The records:
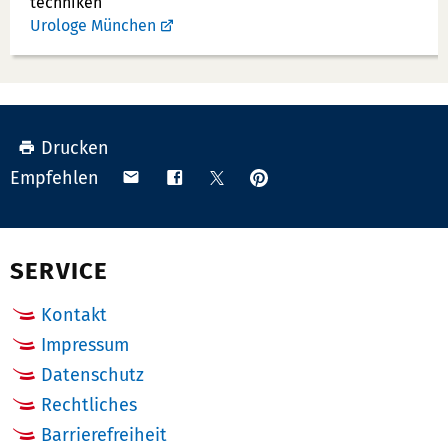
techniken
Urologe München
Drucken
Anpinnen
Teilen
Teilen
Teilen
Empfehlen
auf
via
auf
auf
Pinterest
Email
Facebook
X
(Twitter)
SERVICE
Kontakt
Impressum
Datenschutz
Rechtliches
Barrierefreiheit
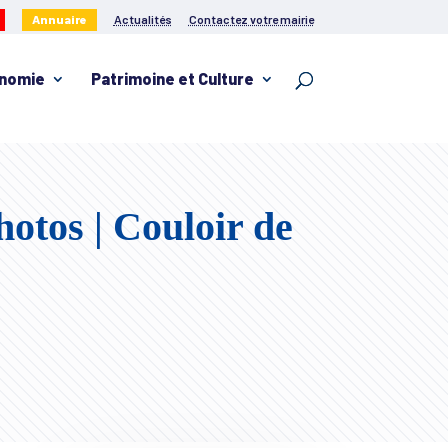
Annuaire
Actualités
Contactez votre mairie
nomie
Patrimoine et Culture
hotos | Couloir de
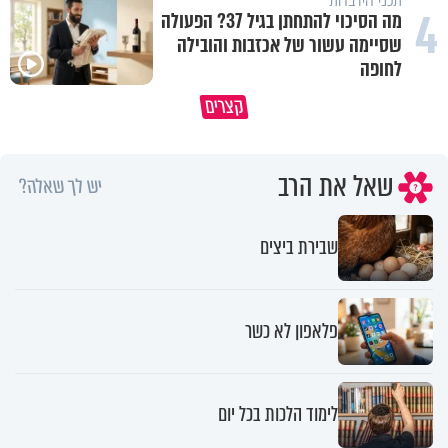
תכני הידברות
4
מה הסיכוי להתחתן בגיל 37? הפעולה
שסיימה עשור של אכזבות והובילה
לחופה
קצרים
מדוע האמונה נמשלה למלח?
גם ׳הרע׳ זה הרחמים של בורא ע
שאל את הרב
יש לך שאלה?
שבירת ביצים
פלאפון לא כשר
לימוד הלכות בכל יום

What you should do:
The copy must match the listing above exactly but contain no pictures.

Answer to the exercise:
techniken
Urologe München
Drucken
Anpinnen
Teilen
Teilen
Teilen
Empfehlen
auf
via
auf
auf
Pinterest
Email
Facebook
X
(Twitter)
SERVICE
Kontakt
Impressum
Datenschutz
Rechtliches
Barrierefreiheit
Annuaire
Actualités
Contactez votre mairie
nomie
Patrimoine et Culture
hotos | Couloir de
תכני הידברות
4
מה הסיכוי להתחתן בגיל 37? הפעולה
שסיימה עשור של אכזבות והובילה
לחופה
קצרים
מדוע האמונה נמשלה למלח?
גם ׳הרע׳ זה הרחמים של בורא ע
שאל את הרב
יש לך שאלה?
שבירת ביצים
פלאפון לא כשר
לימוד הלכות בכל יום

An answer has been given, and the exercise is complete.